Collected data
==========

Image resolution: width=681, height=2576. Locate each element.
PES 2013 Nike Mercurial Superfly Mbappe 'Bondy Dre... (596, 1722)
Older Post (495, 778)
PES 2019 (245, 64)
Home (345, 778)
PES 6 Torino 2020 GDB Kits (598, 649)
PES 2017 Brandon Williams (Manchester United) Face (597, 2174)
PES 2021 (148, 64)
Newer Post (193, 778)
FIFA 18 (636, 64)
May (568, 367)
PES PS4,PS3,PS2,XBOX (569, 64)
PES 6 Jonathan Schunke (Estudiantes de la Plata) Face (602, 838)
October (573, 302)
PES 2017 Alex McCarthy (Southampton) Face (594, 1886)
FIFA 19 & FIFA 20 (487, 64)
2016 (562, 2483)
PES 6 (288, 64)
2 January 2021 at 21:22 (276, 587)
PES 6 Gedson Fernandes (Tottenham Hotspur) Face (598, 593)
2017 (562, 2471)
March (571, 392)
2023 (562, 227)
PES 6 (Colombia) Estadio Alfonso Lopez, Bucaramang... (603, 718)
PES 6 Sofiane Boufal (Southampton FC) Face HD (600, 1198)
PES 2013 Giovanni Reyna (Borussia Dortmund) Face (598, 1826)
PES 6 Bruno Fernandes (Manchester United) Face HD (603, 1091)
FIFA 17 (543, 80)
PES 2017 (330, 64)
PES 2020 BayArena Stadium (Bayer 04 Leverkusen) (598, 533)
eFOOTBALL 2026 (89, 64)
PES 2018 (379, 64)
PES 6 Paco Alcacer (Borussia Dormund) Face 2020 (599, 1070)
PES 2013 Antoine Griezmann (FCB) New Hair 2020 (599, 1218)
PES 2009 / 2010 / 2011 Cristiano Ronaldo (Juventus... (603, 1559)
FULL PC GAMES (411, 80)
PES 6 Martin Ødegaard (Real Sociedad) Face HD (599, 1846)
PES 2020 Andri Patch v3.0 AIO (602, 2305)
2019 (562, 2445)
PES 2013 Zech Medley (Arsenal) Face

==========

**PROBLEM DETAILS**
Begin with the line that contains "PES 2020 Andri Patch v3.0 AIO (602, 2305)" and end with the last line of the records; set down every line in that span exactly, and nothing else.

**OUTPUT BELOW**
PES 2020 Andri Patch v3.0 AIO (602, 2305)
2019 (562, 2445)
PES 2013 Zech Medley (Arsenal) Face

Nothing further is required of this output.